■ **Exercise**:
Scanning the listing below, tally every line where the string "pode" shows up, then state the count alone.

**** Data ****

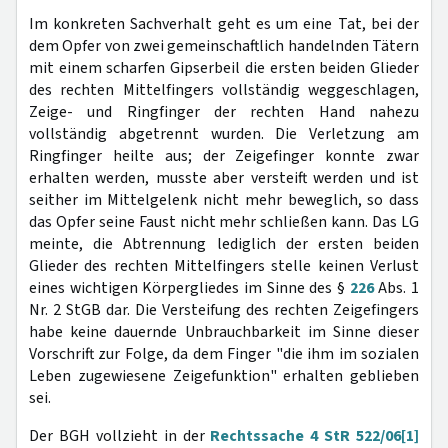
Im konkreten Sachverhalt geht es um eine Tat, bei der
dem Opfer von zwei gemeinschaftlich handelnden Tätern
mit einem scharfen Gipserbeil die ersten beiden Glieder
des rechten Mittelfingers vollständig weggeschlagen,
Zeige- und Ringfinger der rechten Hand nahezu
vollständig abgetrennt wurden. Die Verletzung am
Ringfinger heilte aus; der Zeigefinger konnte zwar
erhalten werden, musste aber versteift werden und ist
seither im Mittelgelenk nicht mehr beweglich, so dass
das Opfer seine Faust nicht mehr schließen kann. Das LG
meinte, die Abtrennung lediglich der ersten beiden
Glieder des rechten Mittelfingers stelle keinen Verlust
eines wichtigen Körpergliedes im Sinne des §
226
Abs. 1
Nr. 2 StGB dar. Die Versteifung des rechten Zeigefingers
habe keine dauernde Unbrauchbarkeit im Sinne dieser
Vorschrift zur Folge, da dem Finger "die ihm im sozialen
Leben zugewiesene Zeigefunktion" erhalten geblieben
sei.
Der BGH vollzieht in der
Rechtssache 4 StR 522/06
[1]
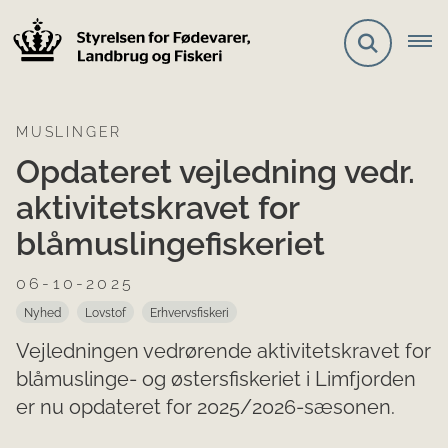
MUSLINGER
Opdateret vejledning vedr.
aktivitetskravet for
blåmuslingefiskeriet
06-10-2025
Nyhed
Lovstof
Erhvervsfiskeri
Vejledningen vedrørende aktivitetskravet for
blåmuslinge- og østersfiskeriet i Limfjorden
er nu opdateret for 2025/2026-sæsonen.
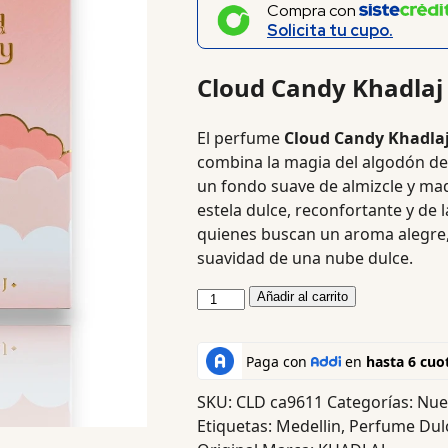
Compra con
Solicita tu cupo.
Cloud Candy Khadlaj
El perfume
Cloud Candy Khadla
combina la magia del algodón de 
un fondo suave de almizcle y ma
estela dulce, reconfortante y de 
quienes buscan un aroma alegre,
suavidad de una nube dulce.
Añadir al carrito
SKU:
CLD ca9611
Categorías:
Nue
Etiquetas:
Medellin
,
Perfume Dulc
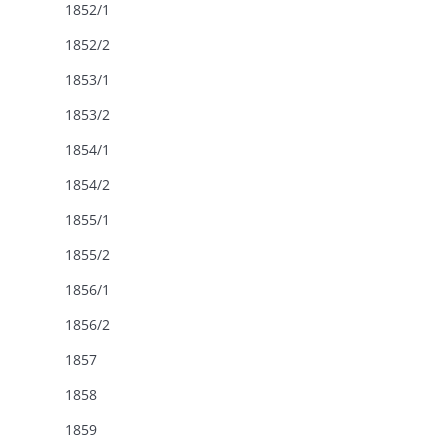
1852/1
1852/2
1853/1
1853/2
1854/1
1854/2
1855/1
1855/2
1856/1
1856/2
1857
1858
1859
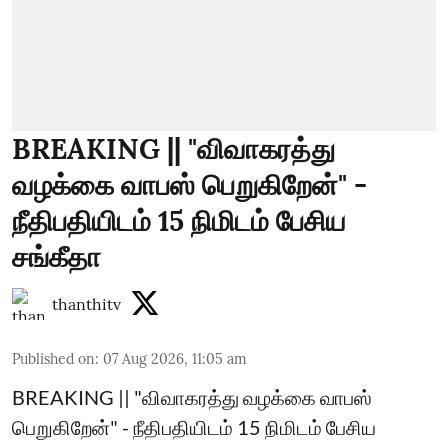
BREAKING || "விவாகரத்து
வழக்கை வாபஸ் பெறுகிறேன்" -
நீதிபதியிடம் 15 நிமிடம் பேசிய
சங்கீதா
thanthitv
Published on
:
07 Aug 2026, 11:05 am
BREAKING || "விவாகரத்து வழக்கை வாபஸ்
பெறுகிறேன்" - நீதிபதியிடம் 15 நிமிடம் பேசிய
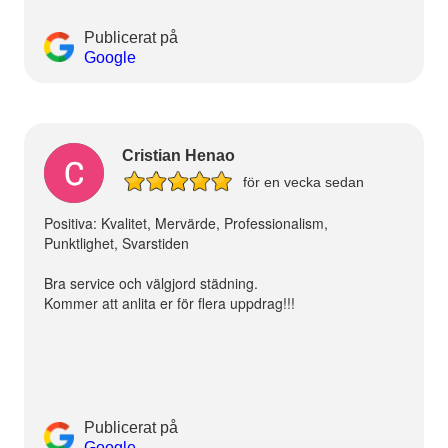
Publicerat på
Google
Cristian Henao
för en vecka sedan
Positiva: Kvalitet, Mervärde, Professionalism,
Punktlighet, Svarstiden
Bra service och välgjord städning.
Kommer att anlita er för flera uppdrag!!!
Publicerat på
Google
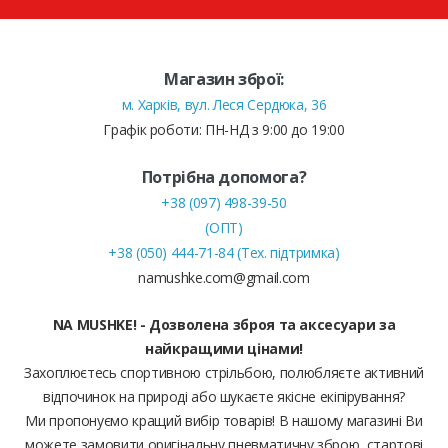
Магазин зброї:
м. Харків, вул. Леся Сердюка, 36
Графік роботи: ПН-НД з 9:00 до 19:00
Потрібна допомога?
+38 (097) 498-39-50
(ОПТ)
+38 (050) 444-71-84 (Тех. підтримка)
namushke.com@gmail.com
NA MUSHKE! - Дозволена зброя та аксесуари за
найкращими цінами!
Захоплюєтесь спортивною стрільбою, полюбляєте активний
відпочинок на природі або шукаєте якісне екіпірування?
Ми пропонуємо кращий вибір товарів! В нашому магазині Ви
можете замовити оригінальну пневматичну зброю, стартові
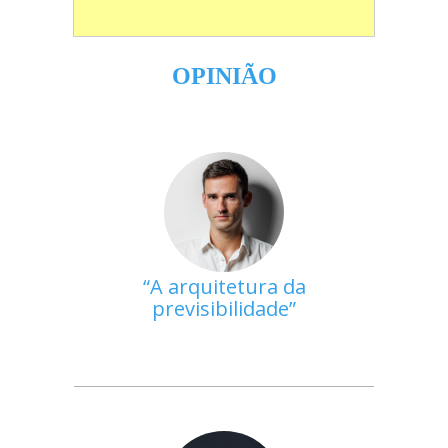
OPINIÃO
A arquitetura da
previsibilidade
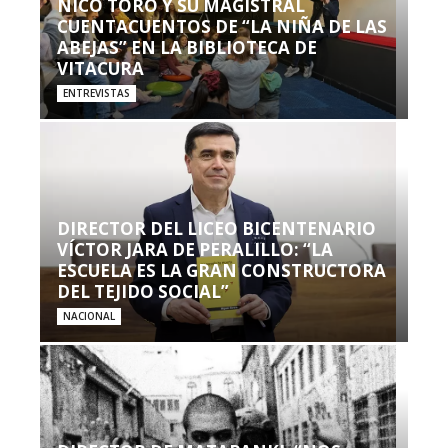
NICO TORO Y SU MAGISTRAL
CUENTACUENTOS DE “LA NIÑA DE LAS
ABEJAS” EN LA BIBLIOTECA DE
VITACURA
ENTREVISTAS
DIRECTOR DEL LICEO BICENTENARIO
VÍCTOR JARA DE PERALILLO: “LA
ESCUELA ES LA GRAN CONSTRUCTORA
DEL TEJIDO SOCIAL”
NACIONAL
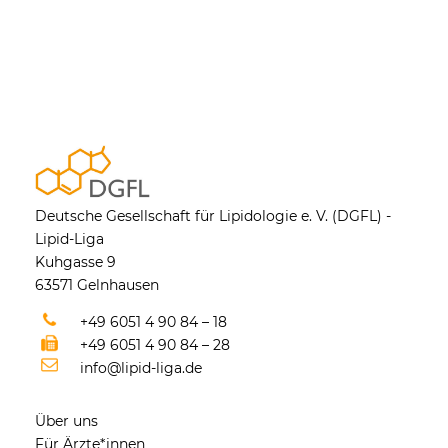
Deutsche Gesellschaft für Lipidologie e. V. (DGFL) -
Lipid-Liga
Kuhgasse 9
63571 Gelnhausen
+49 6051 4 90 84 – 18
+49 6051 4 90 84 – 28
info@lipid-liga.de
Über uns
Für Ärzte*innen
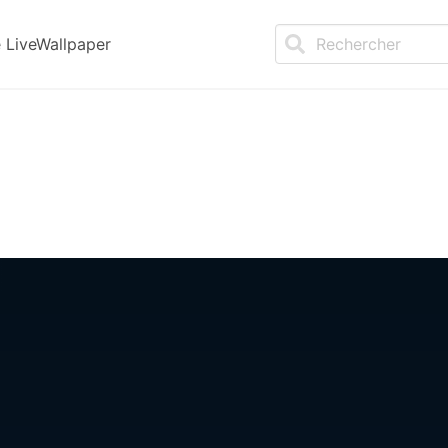
LiveWallpaper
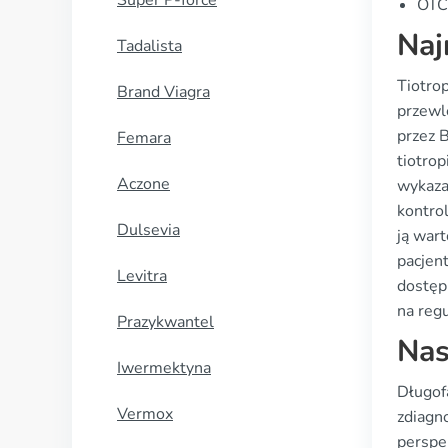
Super P-force
OTC 
Naj
Tadalista
Tiotro
Brand Viagra
przewl
przez 
Femara
tiotrop
Aczone
wykaza
kontro
Dulsevia
ją war
pacjen
Levitra
dostęp
na reg
Prazykwantel
Nas
Iwermektyna
Długof
Vermox
zdiagno
perspe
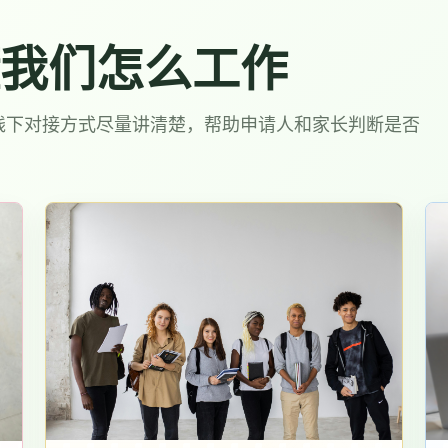
我们怎么工作
线下对接方式尽量讲清楚，帮助申请人和家长判断是否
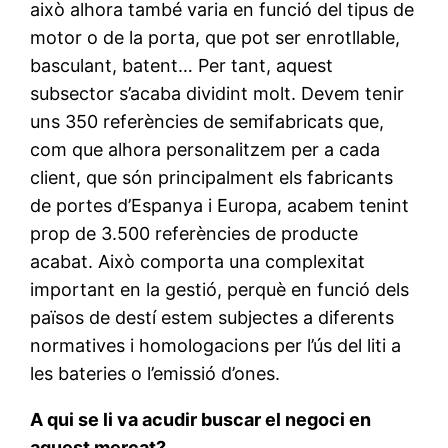
això alhora també varia en funció del tipus de
motor o de la porta, que pot ser enrotllable,
basculant, batent… Per tant, aquest
subsector s’acaba dividint molt. Devem tenir
uns 350 referències de semifabricats que,
com que alhora personalitzem per a cada
client, que són principalment els fabricants
de portes d’Espanya i Europa, acabem tenint
prop de 3.500 referències de producte
acabat. Això comporta una complexitat
important en la gestió, perquè en funció dels
països de destí estem subjectes a diferents
normatives i homologacions per l’ús del liti a
les bateries o l’emissió d’ones.
A qui se li va acudir buscar el negoci en
aquest mercat?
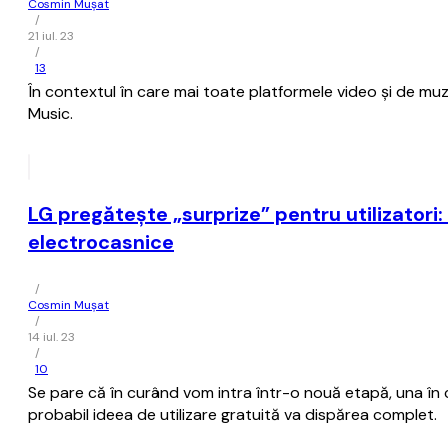
Cosmin Mușat
/
21 iul. 23
/
13
În contextul în care mai toate platformele video şi de mu
Music.
LG pregăteşte „surprize” pentru utilizatori
electrocasnice
/
Cosmin Mușat
/
14 iul. 23
/
10
Se pare că în curând vom intra într-o nouă etapă, una în ca
probabil ideea de utilizare gratuită va dispărea complet.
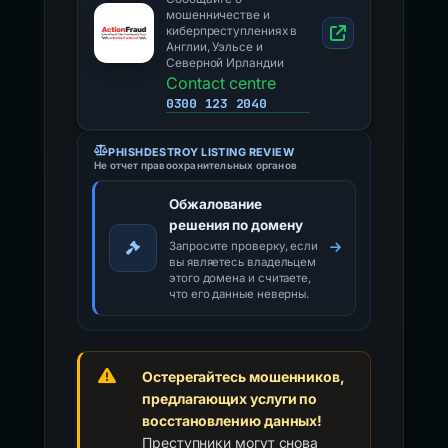
мошенничестве и
киберпреступлениях в
Англии, Уэльсе и
Северной Ирландии
Contact centre
0300 123 2040
PHISHDESTROY LISTING REVIEW
Не отчет правоохранительных органов
Обжалование
решения по домену
Запросите проверку, если
вы являетесь владельцем
этого домена и считаете,
что его данные неверны.
Остерегайтесь мошенников,
предлагающих услуги по
восстановлению данных!
Преступники могут снова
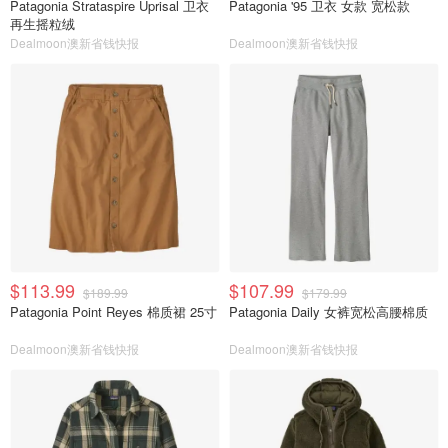
Patagonia Strataspire Uprisal 卫衣
Patagonia '95 卫衣 女款 宽松款
再生摇粒绒
Dealmoon澳新省钱快报
Dealmoon澳新省钱快报
$113.99
$107.99
$189.99
$179.99
Patagonia Point Reyes 棉质裙 25寸
Patagonia Daily 女裤宽松高腰棉质
Dealmoon澳新省钱快报
Dealmoon澳新省钱快报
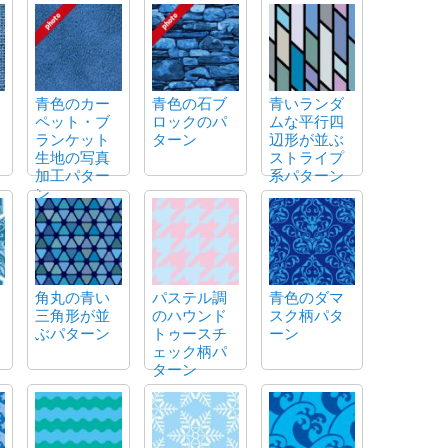
青色のカー
青色の石ブ
青いランダ
ペット・ブ
ロックのパ
ムな平行四
ランケット
ターン
辺形が並ぶ
生地の写真
ストライプ
加工パター
系パターン
ン
角丸の青い
パステル調
青色のダマ
三角形が並
のハウンド
スク柄パタ
ぶパターン
トゥースチ
ーン
ェック柄パ
ターン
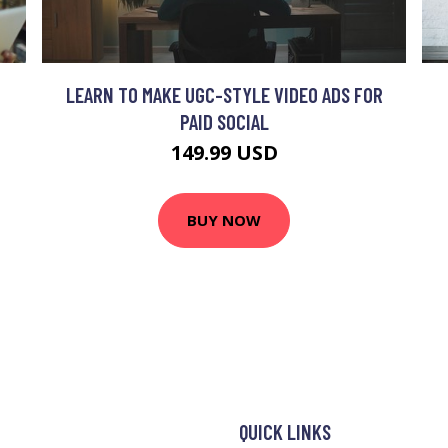
LEARN TO MAKE UGC-STYLE VIDEO ADS FOR
PAID SOCIAL
149.99 USD
BUY NOW
QUICK LINKS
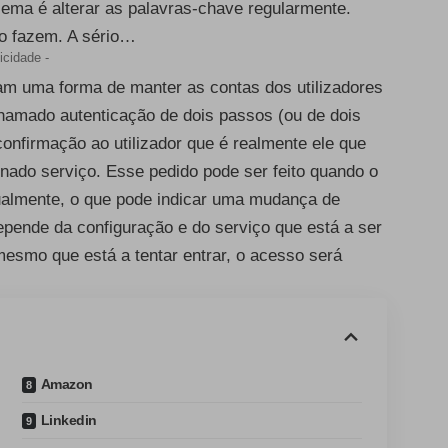
ema é alterar as palavras-chave regularmente.
o fazem. A sério…
icidade -
ram uma forma de manter as contas dos utilizadores
amado autenticação de dois passos (ou de dois
onfirmação ao utilizador que é realmente ele que
inado serviço. Esse pedido pode ser feito quando o
tualmente, o que pode indicar uma mudança de
epende da configuração e do serviço que está a ser
 mesmo que está a tentar entrar, o acesso será
Amazon
Linkedin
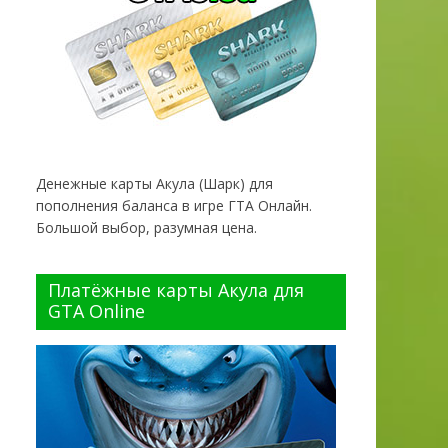
Денежные карты Акула (Шарк) для
пополнения баланса в игре ГТА Онлайн.
Большой выбор, разумная цена.
Платёжные карты Акула для
GTA Online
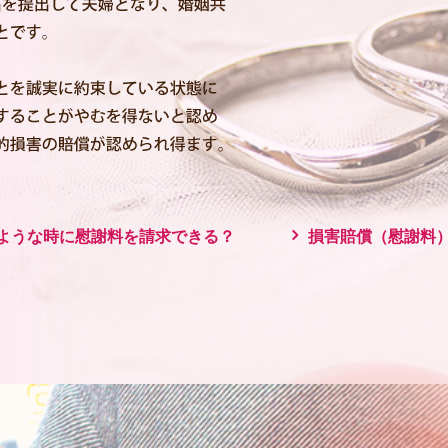
ような時に慰謝料を請求できる？
損害賠償（慰謝料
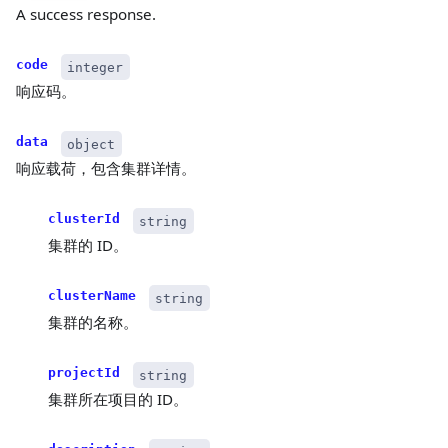
A success response.
code
integer
响应码。
data
object
响应载荷，包含集群详情。
clusterId
string
集群的 ID。
clusterName
string
集群的名称。
projectId
string
集群所在项目的 ID。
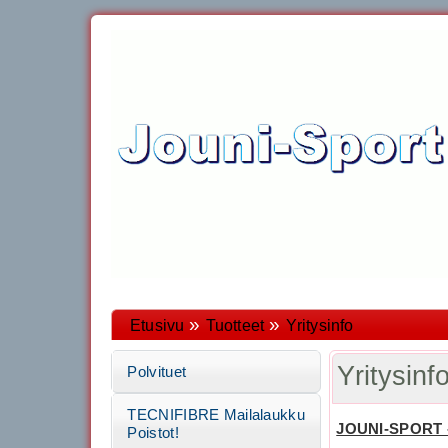
»
»
Etusivu
Tuotteet
Yritysinfo
Yritysinf
Polvituet
TECNIFIBRE Mailalaukku
JOUNI-SPORT 
Poistot!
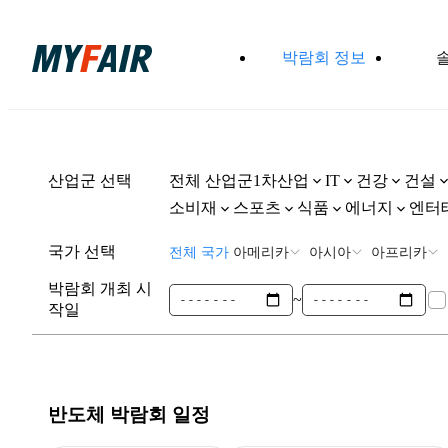
박람회 정보
산업군 선택
전체 산업군
1차산업
건강
건설
IT
소비재
스포츠
식품
에너지
엔터
국가 선택
전체 국가
아메리카
아시아
아프리카
박람회 개최 시
~
작일
반도체
박람회 일정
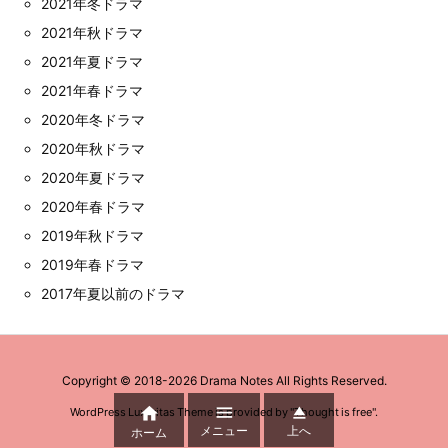
2021年冬ドラマ
2021年秋ドラマ
2021年夏ドラマ
2021年春ドラマ
2020年冬ドラマ
2020年秋ドラマ
2020年夏ドラマ
2020年春ドラマ
2019年秋ドラマ
2019年春ドラマ
2017年夏以前のドラマ
Copyright ©
2018
-2026
Drama Notes
All Rights Reserved.



WordPress Luxeritas Theme is provided by "
Thought is free
".
メニュー
上へ
ホーム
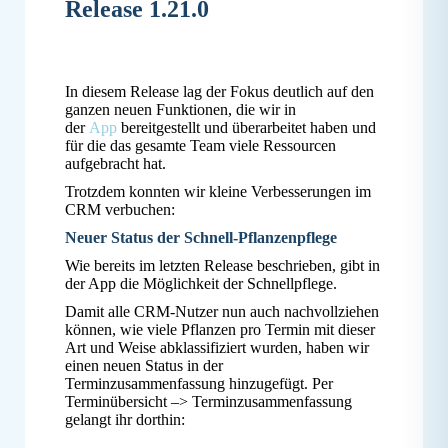
Release 1.21.0
In diesem Release lag der Fokus deutlich auf den
ganzen neuen Funktionen, die wir in
der
App
bereitgestellt und überarbeitet haben und
für die das gesamte Team viele Ressourcen
aufgebracht hat.
Trotzdem konnten wir kleine Verbesserungen im
CRM verbuchen:
Neuer Status der Schnell-Pflanzenpflege
Wie bereits im letzten Release beschrieben, gibt in
der App die Möglichkeit der Schnellpflege.
Damit alle CRM-Nutzer nun auch nachvollziehen
können, wie viele Pflanzen pro Termin mit dieser
Art und Weise abklassifiziert wurden, haben wir
einen neuen Status in der
Terminzusammenfassung hinzugefügt. Per
Terminübersicht –> Terminzusammenfassung
gelangt ihr dorthin:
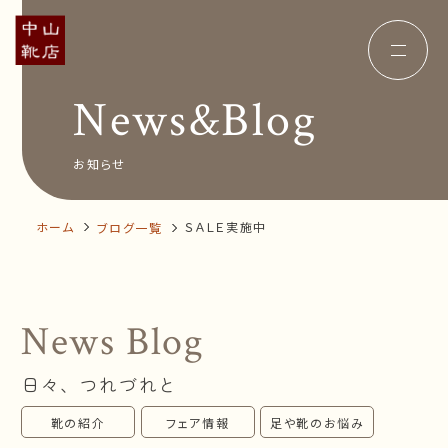
News&Blog
Concept
コンセプト
Insole
オーダー中敷き
Voice
お客様の声
お知らせ
Shop Info
店舗案内
News&Blog
お知らせ
Company
ホーム
ＳＡＬＥ実施中
ブログ一覧
会社概要
Recruit
採用情報
Business trip
出張相談会
News Blog
オンラインショップ
日々、つれづれと
お問い合わせ
靴の紹介
フェア情報
足や靴のお悩み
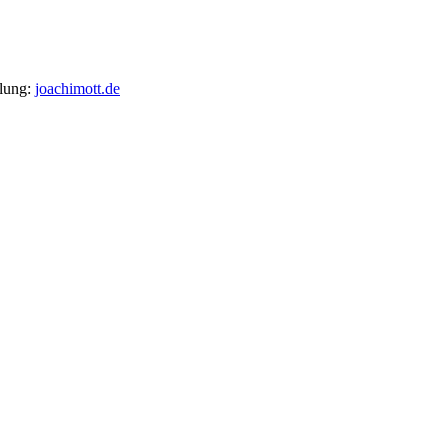
llung:
joachimott.de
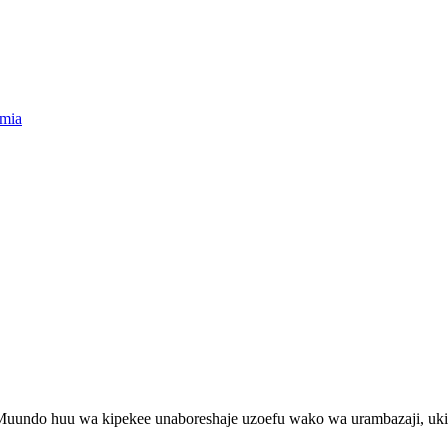
umia
 Muundo huu wa kipekee unaboreshaje uzoefu wako wa urambazaji, uk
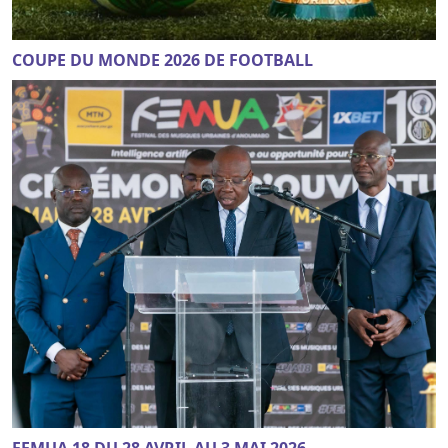
COUPE DU MONDE 2026 DE FOOTBALL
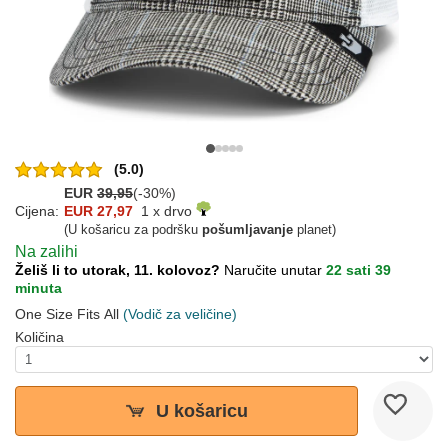
(5.0)
EUR
39,95
(-30%)
Cijena:
EUR 27,97
1 x drvo
(U košaricu za podršku
pošumljavanje
planet)
Na zalihi
Želiš li to utorak, 11. kolovoz?
Naručite unutar
22 sati 39
minuta
One Size Fits All
(Vodič za veličine)
Količina
U košaricu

****

■ **Expected output**:
2